There is still much more to be said on this topic, but for now I will note that this is why AEW and I are FRIENDS. Although I am still embarrassed about that time I dragged her to the Freight to see June Tabor, and instead of giving up the traditional goods, June had to go and get all contemporary on us and it was highly unsatisfying. She still has the best voice in the genre, tho.

By the way, I didn't know you hearted Billy Joel. I obviously knew that you were sitting in a tree with Led Zeppelin, but how did I miss this Billy Joel thing?

8:26 AM  
Blogger AEW opined...

I kept it a secret for a long time. For so long that I forgot why I was keeping it a secret. I guess B.J. didn't jive with the dirty hippie persona I tried to cultivate in college, the art fag persona I tried to cultivate in SF, or the indie rock persona I tried to cultivate in grad school. In the end, though, B.J. won out. Still, I have a lot of trouble listening to the Innocent Man record. And can I admit that I even had the Storm Front cassette in high school? I still remember the words to "Downeaster Alexa."

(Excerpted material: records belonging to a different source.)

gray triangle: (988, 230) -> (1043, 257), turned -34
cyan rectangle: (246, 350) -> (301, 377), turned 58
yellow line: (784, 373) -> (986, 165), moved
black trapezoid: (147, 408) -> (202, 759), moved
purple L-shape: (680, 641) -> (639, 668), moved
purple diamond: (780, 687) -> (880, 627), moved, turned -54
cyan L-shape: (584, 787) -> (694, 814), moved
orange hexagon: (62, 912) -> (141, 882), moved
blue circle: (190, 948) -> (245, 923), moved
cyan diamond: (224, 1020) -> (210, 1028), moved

Seeing June Tabor was the first and only time I went to the Freight. I remembering feeing pretty cool when we smoked out front; the rest is lost to the ether. So my memory is of a cool night!

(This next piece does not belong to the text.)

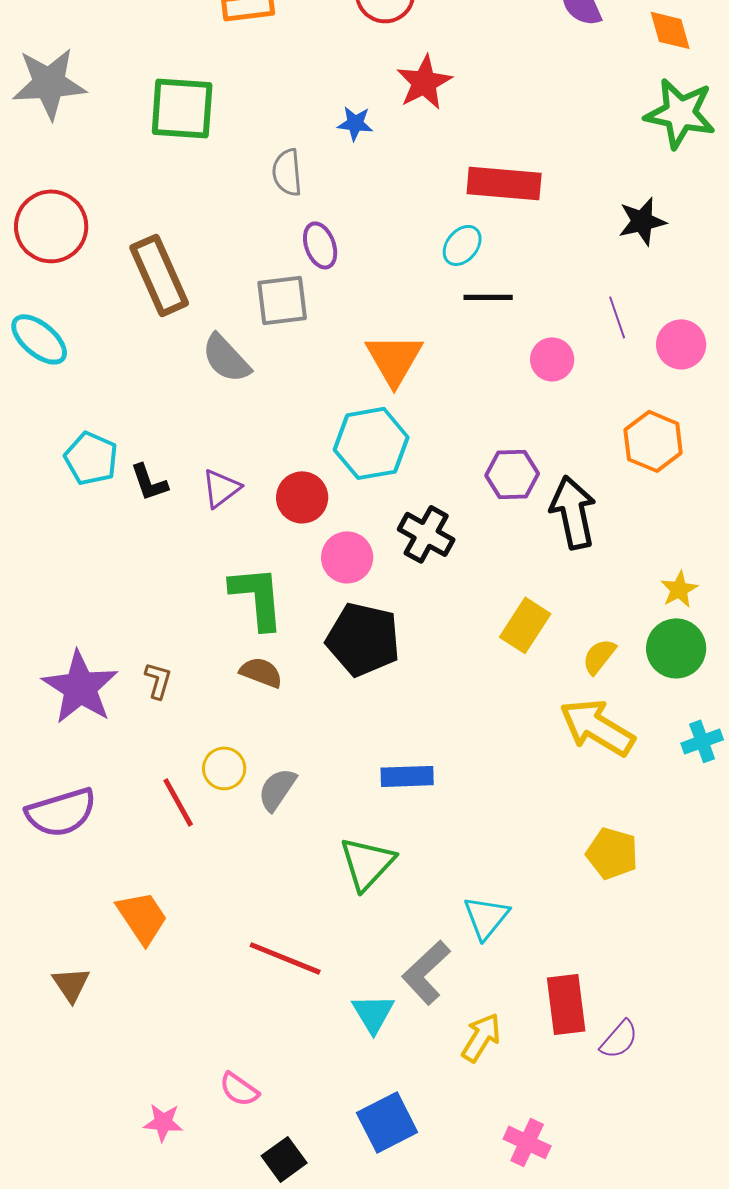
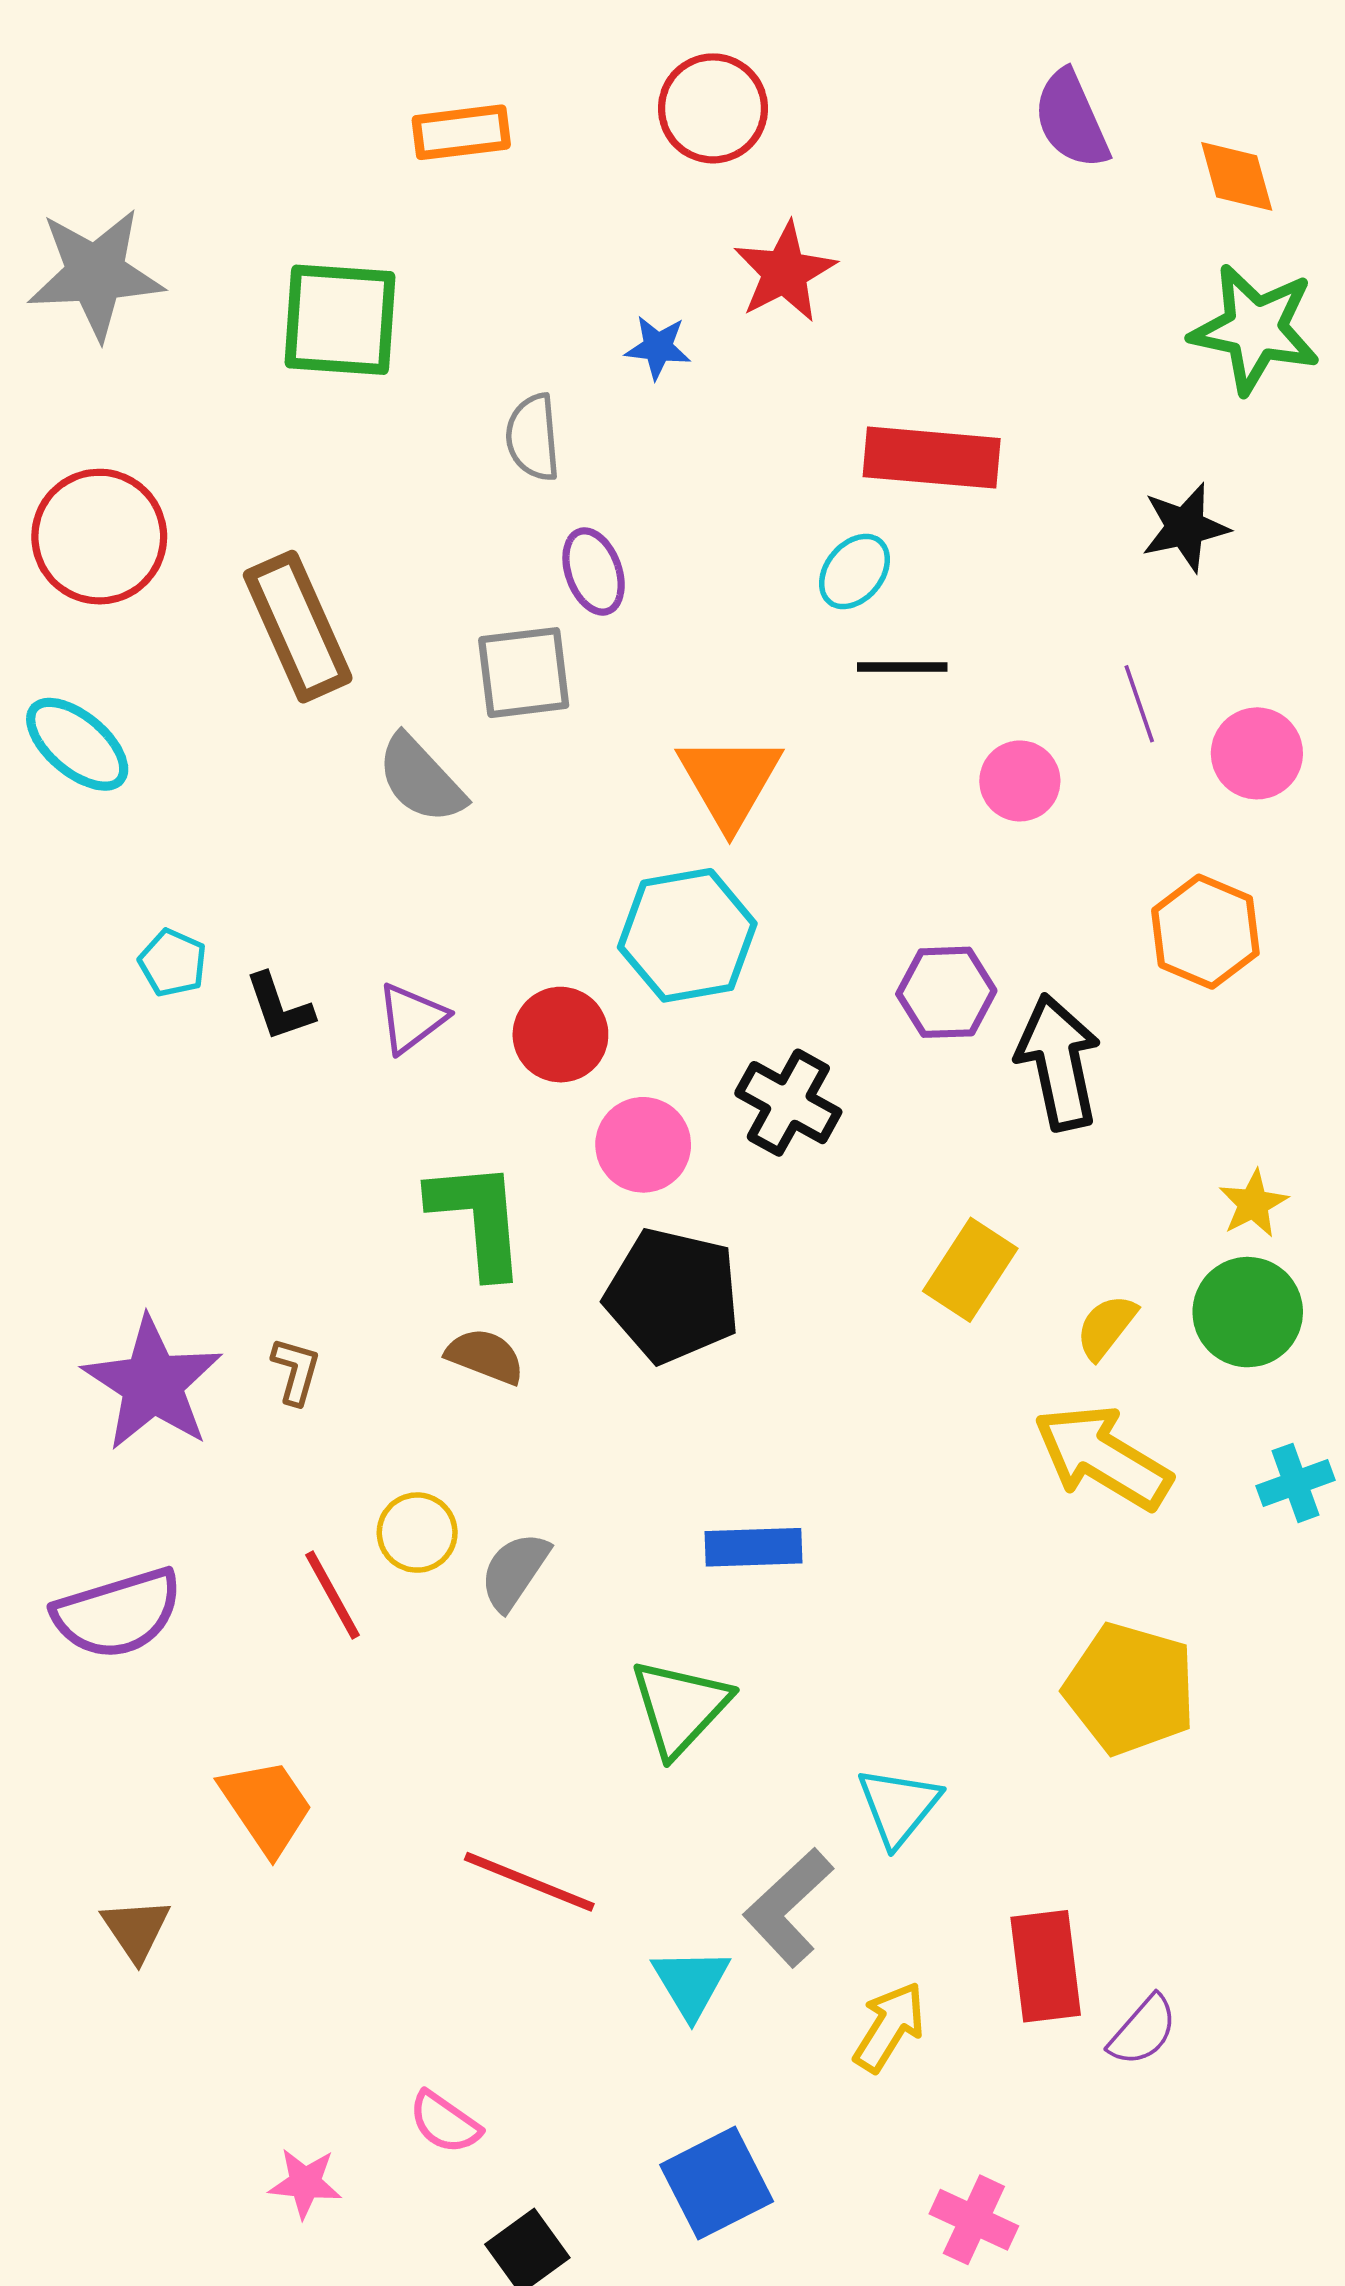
cyan pentagon: (91, 458) -> (173, 963), size x0.7
yellow pentagon: (612, 853) -> (1130, 1689), size x1.4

I think Dean Green should be named Eamon. Eh?

11:16 PM  
Blogger karen opined...

what a conicidence that i just read this, and then jon brings this thing home from "the onion" to show me:
Unreleased Jimmy Page Guitar Riff To Be Retrieved From Secret Vault To Save Rock And Roll
ha!
my fave LZ story- like 10 years ago i'm driving around listening to this song on the radio going "wow- this is really awesome. whoever these guys are, they're so fresh & modern. they're really reinventing music as we know it." ...um, it was an old zeppelin song of course.

4:47 AM  
Blogger hilsbells opined...

so i'm totally late on this whole thread, but the segue into billy joel reminded me of a few things. someone at the fountain walk house had a billy joel songbook and i remember singing with dubin - we didn't start the fire - one lazy day. not the best in his repertoire.
i have to admit i always had a secret love of billy, but it has been horribly scarred by my mother's decision to take me to see movin' out on a trip to new york. it's hard not to hear the songs without a vision of a coked out vietnam vet doing pirouettes on stage. and yes, it was that bad.

1:47 PM  
Blogger Dubin opined...

Oh man! I just had a memory that Karen will probably never come back to this post to read about, but here it is:

When we were about 15, she sent me a letter (this was before email when friends who met at camp KIT'd with paper) saying she was going to be in St. Louis or something. I asked her what she was doing there, and when she wrote back she said she had gone to a Jetrho Tull concert. In my mind, I was like, "Ok, I have heard of them but I don't know anything about them so I'll just take that at face value."

Turns out she didn't really know who they were either, but she was just embarrassed because secretly she had gone to a NKOTB concert and didn't want to tell me lest I judge her! HAH! But she later admitted it anyway.